« Cannibales », le délicieux roman d’amour sauvage de Régis Jauffret à dévorer dare-dare
Geoffrey (Jauffret), un architecte d’une cinquantaine d’années, devient malgré lui, l’offrande d’un festin mijoté au feux de l’imagination de sa compagne, Noémie, une jeune peintre de vingt-quatre ans, et de sa propre mère, Jeanne, quatre-vingt ans passés, et bourgeoise cabourgeaise… Noémie l’amoureuse déçue va faire alliance avec sa belle-mère, forcément déçue, dans une vengeance tardive mais bien mûre à l’encontre de ce pauvre garçon, devenu l’objet de toutes les concupiscences gustatives et noirs desseins. De poulet en poulet, la liaison dangereuse des deux femmes les transforme en brigade… de cuisine.
De Rabelais à Montaigne
Il y a de la joie de vivre dans ce projet cannibale. Mais surtout de la chair, des épices et du saindoux. De l’humeur de géantes pour un lilliputien… « Qu’il soit succulent le corps de mon fils mort » dit la mère. On le sait, l’instinct maternel pousse parfois les limites de l’indécence et le bon sauvage qui sommeille quelque part dans les jupons de la nourrice peut ressurgir. Au bal du cannibale n’est pas pris qui croyait prendre. On aime au point de dévorer le petit poucet. Dans une célébration fantasmée, traversée par le besoin de faire disparaitre la carcasse, elles pensent à l’engloutir : « La haine est sans doute la seconde patrie de l’érotisme », lit-on au fil du récit. Il s’agit bien de cela de bacchanales.
De l’amour à la mort
Dans le jeu du « Qui n’aime pas qui? » de ces 190 pages, on se laisse entraîner : « L’amour, c’est la seule chose que l’on ne sache pas. Cependant quelque part quelqu’un est aimé par quelqu’un. Personne ne prouvera que ce n’est pas nous », et finalement, cela n’est pas le propos. Seule compte la violence des sentiments. La haine fait vivre certain plus que l’espoir. De la philosophie, il y en a dans ce roman, de la langue magnifique aussi mais c’est l’humour cynique, la perfection dans la cruauté qui nous retient… notre mauvais génie personnel s’y trouve en tellement bonne compagnie.
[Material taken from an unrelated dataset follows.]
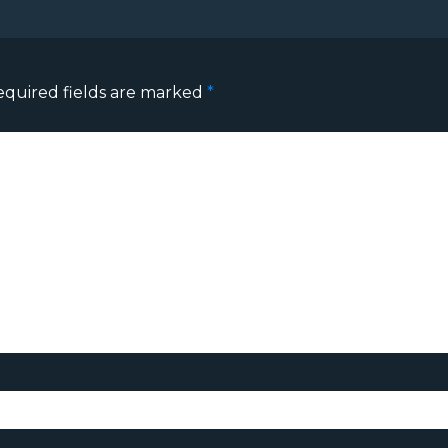
equired fields are marked
*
Les femmes sont des ogresses qui mangent les petits garçons déguisés en hommes. Et n’est-ce pas délicieux de se faire dévorer par elles… L’auteur y a goûté c’est presque certain.
Régis Jauffret en quelques dates
Né le 5 juin 1955 à Marseille, Régis Jauffret est l’auteur de nombreux romans, dont «Univers, univers» (prix Décembre, 2003), «Asile de fous» (prix Femina, 2005), «Microfictions» (2007), «Sévère» (2010), «Claustria» (2012), «la Ballade de Rikers Island» (2014), et «Bravo» (Seuil, 2015).